9. Joseph Smith, Jr. (1805-1844)
Easily one of the most controversial figures from the first half of the nineteenth century, it is difficult to imagine how one man, persuaded that he was a prophet of God, could start a religion—the Church of Jesus Christ of Latter Day Saints (officially the LDS but commonly referred to as the Mormon church)—practically single-handedly, that would one day grow to over fourteen million worldwide followers. Not bad for a man with limited education, a fairly short ministry, and a penchant for violence. A controversial figure in his own right, his polygamy (no longer practiced by most modern Mormons) and insistence that he was a prophet sent to restore the church from the apostacy it had, according to God, fallen into, often put him at odds with his non-Mormon neighbors—an enmity which frequently resulted in violence and ultimately ended in his own unwanted martyrdom at the hands of his less enlightened fellow citizens during a shootout in an Illinois prison in 1844. Of course, his lieutenant, Brigham Young, is better known as the man who, in the aftermath of Smith’s death, led the few hundred Mormons that remained on an arduous trek to present day Utah and largely establishing the church we know today, but it was Smith who laid the foundation by writing (or, more accurately, “translating”) the Book of Mormon from golden plates given to him by the angel Moroni. He also penned several other “inspired” texts that were to serve as the basis of Mormonism, making him the driving force behind the fledgling denomination. Clearly, without his literary bent, the LDS church would have had little basis upon which to build after his death, making him in many ways as important to western Protestantism as Luther (see number 7 below) was to Roman Catholicism. As such, he is venerated by Mormons around the world and is today considered its chief prophet whose status is only likely to expand as the church continues to grow at an exponential rate.

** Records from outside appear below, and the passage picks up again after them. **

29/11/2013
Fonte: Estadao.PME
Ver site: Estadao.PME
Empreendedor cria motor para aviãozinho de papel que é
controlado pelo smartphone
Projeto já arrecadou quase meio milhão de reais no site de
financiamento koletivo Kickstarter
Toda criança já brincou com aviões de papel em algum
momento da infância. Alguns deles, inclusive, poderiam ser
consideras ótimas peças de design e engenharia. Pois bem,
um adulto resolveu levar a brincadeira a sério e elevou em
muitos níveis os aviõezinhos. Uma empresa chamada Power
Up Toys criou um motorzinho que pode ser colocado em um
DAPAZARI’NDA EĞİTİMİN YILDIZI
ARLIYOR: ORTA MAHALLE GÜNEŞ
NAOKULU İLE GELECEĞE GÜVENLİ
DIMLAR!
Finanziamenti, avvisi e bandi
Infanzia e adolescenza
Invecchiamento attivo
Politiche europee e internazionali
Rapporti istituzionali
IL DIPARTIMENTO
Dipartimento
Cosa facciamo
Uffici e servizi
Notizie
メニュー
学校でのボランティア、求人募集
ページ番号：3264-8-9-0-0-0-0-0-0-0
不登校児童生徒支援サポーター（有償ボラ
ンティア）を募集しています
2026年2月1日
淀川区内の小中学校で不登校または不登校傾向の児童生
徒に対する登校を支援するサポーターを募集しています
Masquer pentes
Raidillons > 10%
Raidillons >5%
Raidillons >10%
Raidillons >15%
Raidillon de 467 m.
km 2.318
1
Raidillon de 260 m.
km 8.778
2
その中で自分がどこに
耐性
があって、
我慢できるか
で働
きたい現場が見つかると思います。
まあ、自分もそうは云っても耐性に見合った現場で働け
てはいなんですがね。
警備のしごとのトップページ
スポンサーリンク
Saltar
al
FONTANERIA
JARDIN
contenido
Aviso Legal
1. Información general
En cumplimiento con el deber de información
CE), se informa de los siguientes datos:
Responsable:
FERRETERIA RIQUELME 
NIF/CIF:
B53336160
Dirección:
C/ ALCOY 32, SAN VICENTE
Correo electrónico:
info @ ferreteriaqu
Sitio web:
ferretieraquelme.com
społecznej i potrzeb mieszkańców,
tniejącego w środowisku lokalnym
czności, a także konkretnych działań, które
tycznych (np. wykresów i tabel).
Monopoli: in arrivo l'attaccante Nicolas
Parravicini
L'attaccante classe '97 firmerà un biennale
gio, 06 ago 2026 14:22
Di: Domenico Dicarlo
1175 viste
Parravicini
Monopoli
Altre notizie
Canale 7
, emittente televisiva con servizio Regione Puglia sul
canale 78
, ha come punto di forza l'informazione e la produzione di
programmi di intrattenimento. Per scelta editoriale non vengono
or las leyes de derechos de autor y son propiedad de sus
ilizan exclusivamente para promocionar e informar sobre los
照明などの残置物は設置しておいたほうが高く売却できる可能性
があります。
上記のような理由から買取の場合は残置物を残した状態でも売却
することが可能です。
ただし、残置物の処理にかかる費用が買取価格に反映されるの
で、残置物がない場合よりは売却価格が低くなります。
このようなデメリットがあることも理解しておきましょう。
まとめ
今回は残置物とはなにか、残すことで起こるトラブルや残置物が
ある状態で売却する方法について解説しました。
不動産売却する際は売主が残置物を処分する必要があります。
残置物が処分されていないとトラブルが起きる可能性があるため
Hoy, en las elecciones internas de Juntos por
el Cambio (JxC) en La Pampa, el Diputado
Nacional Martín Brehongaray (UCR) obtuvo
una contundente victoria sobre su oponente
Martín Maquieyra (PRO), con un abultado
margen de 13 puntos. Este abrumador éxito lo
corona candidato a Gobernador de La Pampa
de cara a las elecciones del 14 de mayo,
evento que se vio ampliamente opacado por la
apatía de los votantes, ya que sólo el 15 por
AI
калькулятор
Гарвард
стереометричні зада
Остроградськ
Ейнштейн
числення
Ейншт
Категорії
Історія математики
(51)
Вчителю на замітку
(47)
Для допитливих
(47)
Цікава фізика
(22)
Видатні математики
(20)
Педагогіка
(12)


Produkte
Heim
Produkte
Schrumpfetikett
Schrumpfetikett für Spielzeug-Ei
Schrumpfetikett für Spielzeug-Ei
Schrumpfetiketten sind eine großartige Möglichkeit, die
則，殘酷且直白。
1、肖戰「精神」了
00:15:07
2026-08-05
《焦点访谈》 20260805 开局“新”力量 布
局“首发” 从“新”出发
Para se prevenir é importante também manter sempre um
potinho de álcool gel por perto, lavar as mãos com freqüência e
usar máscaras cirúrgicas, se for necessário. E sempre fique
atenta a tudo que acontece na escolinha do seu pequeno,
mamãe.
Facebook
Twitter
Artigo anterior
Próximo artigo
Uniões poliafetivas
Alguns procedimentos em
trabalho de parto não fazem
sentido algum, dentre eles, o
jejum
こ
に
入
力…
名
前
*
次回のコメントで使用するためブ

8. Moses (circa 1391-1271 BCE)
While the history of Judaism is filled with famous prophets and leaders-from Kings David and Solomon to the prophets Elijah and Ezekiel—no one man had more impact than did Moses, without whose guidance and leadership the modern Jewish religion would not exist. Something of a political heavyweight as a young man (having grown up in the Pharoah’s house and even being considered a shoo-in to ascend the throne one day) Moses apparently forsook all that and, being a Hebrew himself, decided to champion his own people in a quest to possess their own nation. This took him on something of a forty year odyssey, during which time he led—by some estimates—as many as a half-million men, woman, and children (though those numbers may be mistranslated or overblown), in a brutal trek to not only survive the harsh life of the desert, but restore the Jews to the land of Canaan. Supposedly responsible for penning the Torah (the most venerated of all Jewish writings and the basis for the first five books of the Old Testament), while Moses died—at the ripe old age of 120, no less—before he could set foot in the promised land, it was he who gave the Jews the moral and ethical underpinnings that would constitute the next thousand years of Jewish thought. By way of example of just how important he was—and to some extent remains today—to western religion and philosophy is that his ten commandments (there were actually many more than ten but who’s counting) remain the bedrock of western religious belief to this day.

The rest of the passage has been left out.